While loyalty and tenure are valuable, they often cloud the judgment of hiring managers who place undue emphasis on longevity over aptitude and adaptability. Loyalty can be a consideration, but it must not be the primary factor for granting a leadership role.

It’s crucial to discern between rewarding loyalty for its own sake and recognizing loyal employees who have continuously developed skills that align with future organizational needs. Ask yourself: has the person adapted to changes, taken on new challenges, or demonstrated ongoing professional growth? This is the loyalty we want to reward.

The trouble here is that, if a tenured/loyal team member is being passed over, you’re probably in for a difficult conversation. If you are lucky, the tenured/loyal employee is happy in their role—and there is absolutely nothing wrong with this! I have had many people who I knew would be culturally and functionally qualified turn down promotions because they didn’t want the additional responsibility. They remained high performers, I’m happy to say.

But if you have an ambitious person who is being passed over, they deserve to understand why. The conversation should focus on explaining the decision transparently, discussing perceived gaps, and identifying opportunities for future development. This approach not only maintains trust but also motivates employees to align their growth with the strategic needs of the organization. Ideally, you will have already been speaking with them about their strengths and weaknesses and guiding them on a journey to improvement.

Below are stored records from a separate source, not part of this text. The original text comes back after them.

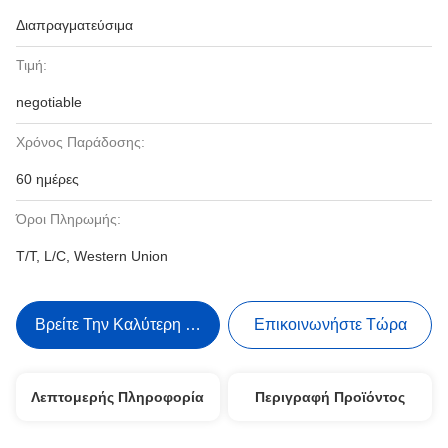
Διαπραγματεύσιμα
Τιμή:
negotiable
Χρόνος Παράδοσης:
60 ημέρες
Όροι Πληρωμής:
T/T, L/C, Western Union
Βρείτε Την Καλύτερη Τιμή
Επικοινωνήστε Τώρα
Λεπτομερής Πληροφορία
Περιγραφή Προϊόντος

When building an organization, it is crucial to prioritize the right competencies for internal hires and promotions of leaders. Strong leadership skills are essential for driving organizational growth and shaping its culture. Functional knowledge, while important, ranks second and should support, not override, the assessment of leadership qualities. Additionally, while tenure and loyalty are valuable, they should not be the sole or primary basis for advancement. By adhering to these priorities, you can ensure that your internal hiring process aligns with strategic goals and fosters a dynamic and effective leadership team.